A small block on a frictionless horizontal surface has a mass of 2.50×10−2 Kg. It is attached to a massless cord passing through a hole in the surface. The block is originally revolving at a distance of 0.300 m from the hole with an angular speed of 1.75 rad/s. The cord is then pulled from below, shortening the radius of the circle in which the block revolves to 0.150 m. You may treat the block as a particle.

Question

A small block on a frictionless horizontal surface has a mass of 2.50×10−2 Kg. It is attached to a massless cord passing through a hole in the surface. The block is originally revolving at a distance of 0.300 m from the hole with an angular speed of 1.75 rad/s. The cord is then pulled from below, shortening the radius of the circle in which the block revolves to 0.150 m. You may treat the block as a particle. 
A) is angular momentum conserved? 
B) What is the new angular speed?
C) Find the change in kinetic energy of the block.
D) how much work was done in pulling the cord.

For C i have: 
KEf=(1/2)(2.5*10^-2)(.150*7)^2 
=.01378125

KEi=(1/2)(2.5*10^-2)(.300*1.75)^2 
=.0034453125

Count Iblis · Answer

That's correct. Try to think about why angular momentum is conserved and why kinetic energy is not conserved.

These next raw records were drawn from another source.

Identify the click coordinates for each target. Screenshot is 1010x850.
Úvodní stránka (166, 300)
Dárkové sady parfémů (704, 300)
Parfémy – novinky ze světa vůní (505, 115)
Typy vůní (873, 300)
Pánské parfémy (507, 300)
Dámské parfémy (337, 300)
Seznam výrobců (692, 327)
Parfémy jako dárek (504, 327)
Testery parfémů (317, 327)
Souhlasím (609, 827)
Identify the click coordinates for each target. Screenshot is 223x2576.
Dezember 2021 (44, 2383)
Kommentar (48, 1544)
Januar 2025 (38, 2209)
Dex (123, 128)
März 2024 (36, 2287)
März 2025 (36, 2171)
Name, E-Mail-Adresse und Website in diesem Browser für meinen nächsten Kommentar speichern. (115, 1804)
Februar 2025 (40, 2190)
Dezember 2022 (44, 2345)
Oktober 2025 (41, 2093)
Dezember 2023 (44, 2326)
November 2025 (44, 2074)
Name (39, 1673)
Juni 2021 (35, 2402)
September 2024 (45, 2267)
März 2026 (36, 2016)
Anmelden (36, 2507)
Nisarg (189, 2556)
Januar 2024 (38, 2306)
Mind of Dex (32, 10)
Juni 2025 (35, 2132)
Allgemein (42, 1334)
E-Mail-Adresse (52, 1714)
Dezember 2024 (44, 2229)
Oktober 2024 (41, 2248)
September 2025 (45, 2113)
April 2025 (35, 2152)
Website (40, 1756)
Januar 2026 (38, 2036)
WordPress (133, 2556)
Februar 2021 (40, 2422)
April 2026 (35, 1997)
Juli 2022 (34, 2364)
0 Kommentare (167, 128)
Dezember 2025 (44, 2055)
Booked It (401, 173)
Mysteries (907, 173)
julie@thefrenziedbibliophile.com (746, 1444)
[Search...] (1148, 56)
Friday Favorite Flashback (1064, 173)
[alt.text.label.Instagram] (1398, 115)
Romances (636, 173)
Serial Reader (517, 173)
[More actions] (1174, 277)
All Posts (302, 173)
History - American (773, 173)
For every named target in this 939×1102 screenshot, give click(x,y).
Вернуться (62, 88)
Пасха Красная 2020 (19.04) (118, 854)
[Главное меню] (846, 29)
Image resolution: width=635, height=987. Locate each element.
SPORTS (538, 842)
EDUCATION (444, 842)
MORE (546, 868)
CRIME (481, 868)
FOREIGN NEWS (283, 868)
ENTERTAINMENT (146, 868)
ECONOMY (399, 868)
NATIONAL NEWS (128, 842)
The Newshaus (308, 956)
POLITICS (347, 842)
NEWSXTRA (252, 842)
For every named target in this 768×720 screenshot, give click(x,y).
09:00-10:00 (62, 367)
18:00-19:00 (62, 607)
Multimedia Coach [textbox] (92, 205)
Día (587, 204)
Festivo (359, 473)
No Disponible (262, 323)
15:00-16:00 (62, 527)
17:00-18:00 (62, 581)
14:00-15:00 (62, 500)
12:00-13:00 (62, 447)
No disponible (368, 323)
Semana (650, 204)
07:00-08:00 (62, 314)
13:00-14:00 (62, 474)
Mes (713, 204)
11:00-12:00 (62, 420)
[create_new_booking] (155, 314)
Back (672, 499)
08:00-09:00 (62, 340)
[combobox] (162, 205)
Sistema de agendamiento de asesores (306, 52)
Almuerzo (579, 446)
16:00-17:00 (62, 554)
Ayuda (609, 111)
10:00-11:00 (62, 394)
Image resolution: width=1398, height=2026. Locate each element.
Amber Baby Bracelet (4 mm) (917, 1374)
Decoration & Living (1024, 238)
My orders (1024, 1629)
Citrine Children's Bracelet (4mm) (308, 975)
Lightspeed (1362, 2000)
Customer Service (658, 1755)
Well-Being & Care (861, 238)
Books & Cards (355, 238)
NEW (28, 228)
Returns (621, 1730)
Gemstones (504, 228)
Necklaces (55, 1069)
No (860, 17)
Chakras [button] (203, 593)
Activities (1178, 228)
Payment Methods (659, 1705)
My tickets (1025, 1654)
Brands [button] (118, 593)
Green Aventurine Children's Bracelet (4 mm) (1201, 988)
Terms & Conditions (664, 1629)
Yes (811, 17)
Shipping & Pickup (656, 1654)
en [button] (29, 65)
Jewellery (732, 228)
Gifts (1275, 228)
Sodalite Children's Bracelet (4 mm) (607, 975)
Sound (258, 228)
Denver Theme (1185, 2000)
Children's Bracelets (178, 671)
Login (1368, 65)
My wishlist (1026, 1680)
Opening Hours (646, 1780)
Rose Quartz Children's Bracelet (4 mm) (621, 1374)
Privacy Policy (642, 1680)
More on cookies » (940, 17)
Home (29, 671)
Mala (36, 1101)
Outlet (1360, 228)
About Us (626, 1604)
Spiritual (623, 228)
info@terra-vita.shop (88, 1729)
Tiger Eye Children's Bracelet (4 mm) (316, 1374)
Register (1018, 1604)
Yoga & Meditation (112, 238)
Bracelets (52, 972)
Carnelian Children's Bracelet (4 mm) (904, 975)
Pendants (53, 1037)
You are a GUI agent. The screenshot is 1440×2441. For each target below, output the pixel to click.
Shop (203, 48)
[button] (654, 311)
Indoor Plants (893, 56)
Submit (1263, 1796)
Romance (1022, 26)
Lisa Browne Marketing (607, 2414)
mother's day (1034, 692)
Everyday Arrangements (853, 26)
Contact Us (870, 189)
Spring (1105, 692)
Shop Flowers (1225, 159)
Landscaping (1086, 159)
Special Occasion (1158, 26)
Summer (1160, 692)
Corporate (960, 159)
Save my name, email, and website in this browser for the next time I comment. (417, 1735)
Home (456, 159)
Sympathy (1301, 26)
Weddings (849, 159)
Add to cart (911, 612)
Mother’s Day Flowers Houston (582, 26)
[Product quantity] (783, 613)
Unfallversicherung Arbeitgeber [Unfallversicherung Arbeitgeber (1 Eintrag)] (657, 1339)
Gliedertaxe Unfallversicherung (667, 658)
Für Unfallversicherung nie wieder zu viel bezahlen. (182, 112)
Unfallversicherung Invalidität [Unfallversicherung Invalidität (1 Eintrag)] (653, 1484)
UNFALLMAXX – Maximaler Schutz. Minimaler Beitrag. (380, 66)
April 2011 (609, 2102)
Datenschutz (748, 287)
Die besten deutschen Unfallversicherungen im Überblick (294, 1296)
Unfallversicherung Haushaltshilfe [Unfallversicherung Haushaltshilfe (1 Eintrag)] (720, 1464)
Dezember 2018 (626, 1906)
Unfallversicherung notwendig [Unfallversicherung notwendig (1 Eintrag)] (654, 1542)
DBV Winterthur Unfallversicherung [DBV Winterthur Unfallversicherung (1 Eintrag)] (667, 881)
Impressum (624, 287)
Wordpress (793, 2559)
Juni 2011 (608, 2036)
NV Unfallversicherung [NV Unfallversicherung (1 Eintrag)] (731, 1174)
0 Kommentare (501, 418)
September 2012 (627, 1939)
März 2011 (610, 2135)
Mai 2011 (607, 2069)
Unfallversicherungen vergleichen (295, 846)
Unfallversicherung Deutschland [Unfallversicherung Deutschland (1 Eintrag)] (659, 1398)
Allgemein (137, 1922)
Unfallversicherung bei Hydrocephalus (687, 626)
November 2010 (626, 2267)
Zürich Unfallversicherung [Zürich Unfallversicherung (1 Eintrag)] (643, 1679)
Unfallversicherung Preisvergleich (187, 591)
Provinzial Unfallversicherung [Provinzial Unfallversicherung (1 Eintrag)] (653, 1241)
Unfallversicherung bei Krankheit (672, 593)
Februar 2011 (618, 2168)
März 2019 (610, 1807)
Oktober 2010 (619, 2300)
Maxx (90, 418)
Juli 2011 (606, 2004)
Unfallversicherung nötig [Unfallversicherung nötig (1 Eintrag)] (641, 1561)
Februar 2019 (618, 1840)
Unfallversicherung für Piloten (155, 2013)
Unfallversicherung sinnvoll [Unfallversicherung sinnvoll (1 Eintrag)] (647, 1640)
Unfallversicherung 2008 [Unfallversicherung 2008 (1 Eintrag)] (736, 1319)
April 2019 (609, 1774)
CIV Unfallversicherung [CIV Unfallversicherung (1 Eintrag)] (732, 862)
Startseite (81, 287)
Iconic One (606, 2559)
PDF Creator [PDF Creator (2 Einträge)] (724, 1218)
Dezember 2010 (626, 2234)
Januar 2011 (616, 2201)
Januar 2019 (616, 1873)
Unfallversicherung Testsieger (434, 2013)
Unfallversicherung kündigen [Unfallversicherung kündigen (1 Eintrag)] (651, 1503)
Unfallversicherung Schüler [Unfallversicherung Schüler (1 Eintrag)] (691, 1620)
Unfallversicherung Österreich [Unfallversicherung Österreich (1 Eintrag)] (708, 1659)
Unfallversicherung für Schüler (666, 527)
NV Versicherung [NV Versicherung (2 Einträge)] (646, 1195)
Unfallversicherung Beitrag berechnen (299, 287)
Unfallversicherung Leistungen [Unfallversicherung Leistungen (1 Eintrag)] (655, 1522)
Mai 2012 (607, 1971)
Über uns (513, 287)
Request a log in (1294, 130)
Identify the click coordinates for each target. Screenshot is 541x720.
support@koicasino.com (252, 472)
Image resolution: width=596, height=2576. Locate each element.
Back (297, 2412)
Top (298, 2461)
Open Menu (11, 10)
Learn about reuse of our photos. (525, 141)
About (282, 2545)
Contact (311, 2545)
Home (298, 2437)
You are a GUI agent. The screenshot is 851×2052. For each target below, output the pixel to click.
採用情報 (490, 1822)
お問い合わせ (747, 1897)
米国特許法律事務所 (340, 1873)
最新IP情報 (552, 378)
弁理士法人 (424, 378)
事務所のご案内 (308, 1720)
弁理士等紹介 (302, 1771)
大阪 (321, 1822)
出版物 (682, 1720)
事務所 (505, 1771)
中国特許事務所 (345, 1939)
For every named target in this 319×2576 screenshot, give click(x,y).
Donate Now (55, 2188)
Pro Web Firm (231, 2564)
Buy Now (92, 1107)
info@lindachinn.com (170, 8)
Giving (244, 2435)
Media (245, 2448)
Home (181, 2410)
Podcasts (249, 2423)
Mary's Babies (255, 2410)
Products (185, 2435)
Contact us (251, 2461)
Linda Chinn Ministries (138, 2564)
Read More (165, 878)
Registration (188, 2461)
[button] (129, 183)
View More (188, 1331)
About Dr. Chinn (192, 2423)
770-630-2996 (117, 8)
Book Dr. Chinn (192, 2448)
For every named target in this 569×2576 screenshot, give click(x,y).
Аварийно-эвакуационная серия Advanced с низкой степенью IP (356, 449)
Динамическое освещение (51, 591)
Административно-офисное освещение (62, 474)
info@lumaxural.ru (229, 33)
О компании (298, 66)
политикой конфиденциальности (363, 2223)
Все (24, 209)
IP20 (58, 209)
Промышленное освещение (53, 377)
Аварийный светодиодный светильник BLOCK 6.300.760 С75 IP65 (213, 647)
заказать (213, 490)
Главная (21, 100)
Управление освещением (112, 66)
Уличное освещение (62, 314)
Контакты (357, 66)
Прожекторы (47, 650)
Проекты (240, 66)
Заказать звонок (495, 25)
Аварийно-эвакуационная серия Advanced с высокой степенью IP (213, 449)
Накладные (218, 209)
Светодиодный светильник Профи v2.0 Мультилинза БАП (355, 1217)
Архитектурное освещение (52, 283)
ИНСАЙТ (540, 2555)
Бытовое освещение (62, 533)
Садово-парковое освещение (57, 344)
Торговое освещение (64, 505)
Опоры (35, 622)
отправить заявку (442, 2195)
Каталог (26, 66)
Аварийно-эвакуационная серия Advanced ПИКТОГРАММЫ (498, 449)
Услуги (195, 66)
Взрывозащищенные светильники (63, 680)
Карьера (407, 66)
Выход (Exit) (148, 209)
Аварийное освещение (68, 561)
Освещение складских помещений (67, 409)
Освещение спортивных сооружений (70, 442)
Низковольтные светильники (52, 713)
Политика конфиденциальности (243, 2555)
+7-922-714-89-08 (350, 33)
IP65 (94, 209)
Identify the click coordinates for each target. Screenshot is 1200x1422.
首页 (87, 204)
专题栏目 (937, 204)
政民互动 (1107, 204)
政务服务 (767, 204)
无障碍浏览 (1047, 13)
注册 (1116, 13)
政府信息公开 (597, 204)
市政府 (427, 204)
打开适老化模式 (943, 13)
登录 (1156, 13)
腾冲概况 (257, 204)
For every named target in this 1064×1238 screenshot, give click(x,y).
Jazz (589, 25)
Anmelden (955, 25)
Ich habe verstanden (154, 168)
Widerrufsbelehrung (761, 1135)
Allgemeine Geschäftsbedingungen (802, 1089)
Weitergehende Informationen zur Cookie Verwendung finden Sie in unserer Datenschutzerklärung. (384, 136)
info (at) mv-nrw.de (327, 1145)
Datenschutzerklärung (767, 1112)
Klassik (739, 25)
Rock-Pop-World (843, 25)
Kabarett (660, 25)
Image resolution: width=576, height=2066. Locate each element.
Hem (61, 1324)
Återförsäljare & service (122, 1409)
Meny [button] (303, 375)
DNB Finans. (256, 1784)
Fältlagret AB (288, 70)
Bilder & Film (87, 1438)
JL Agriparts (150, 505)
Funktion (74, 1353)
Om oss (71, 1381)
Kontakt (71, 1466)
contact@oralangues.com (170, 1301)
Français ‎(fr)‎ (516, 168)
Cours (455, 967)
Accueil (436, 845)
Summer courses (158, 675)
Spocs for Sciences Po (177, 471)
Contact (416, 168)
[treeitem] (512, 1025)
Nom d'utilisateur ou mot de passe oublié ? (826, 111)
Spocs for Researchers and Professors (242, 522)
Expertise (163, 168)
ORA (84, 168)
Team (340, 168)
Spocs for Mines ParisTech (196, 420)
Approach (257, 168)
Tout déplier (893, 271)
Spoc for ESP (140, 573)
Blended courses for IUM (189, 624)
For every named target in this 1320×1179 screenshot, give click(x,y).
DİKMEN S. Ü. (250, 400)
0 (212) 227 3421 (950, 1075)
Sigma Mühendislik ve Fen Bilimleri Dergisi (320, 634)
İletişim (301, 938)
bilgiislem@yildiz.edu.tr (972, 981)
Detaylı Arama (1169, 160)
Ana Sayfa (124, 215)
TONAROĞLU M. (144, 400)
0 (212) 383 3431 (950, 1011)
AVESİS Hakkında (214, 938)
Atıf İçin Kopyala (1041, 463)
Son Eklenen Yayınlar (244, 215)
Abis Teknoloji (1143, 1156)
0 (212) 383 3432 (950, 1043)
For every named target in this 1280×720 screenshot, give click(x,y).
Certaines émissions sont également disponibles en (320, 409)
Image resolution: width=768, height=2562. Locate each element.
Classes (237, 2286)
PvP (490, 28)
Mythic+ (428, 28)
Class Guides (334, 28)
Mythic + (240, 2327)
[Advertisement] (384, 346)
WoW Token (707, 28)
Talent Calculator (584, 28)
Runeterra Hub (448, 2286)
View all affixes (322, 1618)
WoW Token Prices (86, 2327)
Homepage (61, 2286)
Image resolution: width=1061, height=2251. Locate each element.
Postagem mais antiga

You can also consider a similar problem where the cord is not pulled but instead it is wrapping itself around a stick. What happens to angular momentum and kinetic energy in this case?

Sarah · Answer

how do you find B and D then?

Count Iblis · Answer

B: form conseravtion of momentum, which yields the angular velocities of 7 rad/sec that you used. D follows from conservation of energy. The work done equals the increase in kinetic energy.

Count Iblis · Answer

Typo: momentum --> angular momentum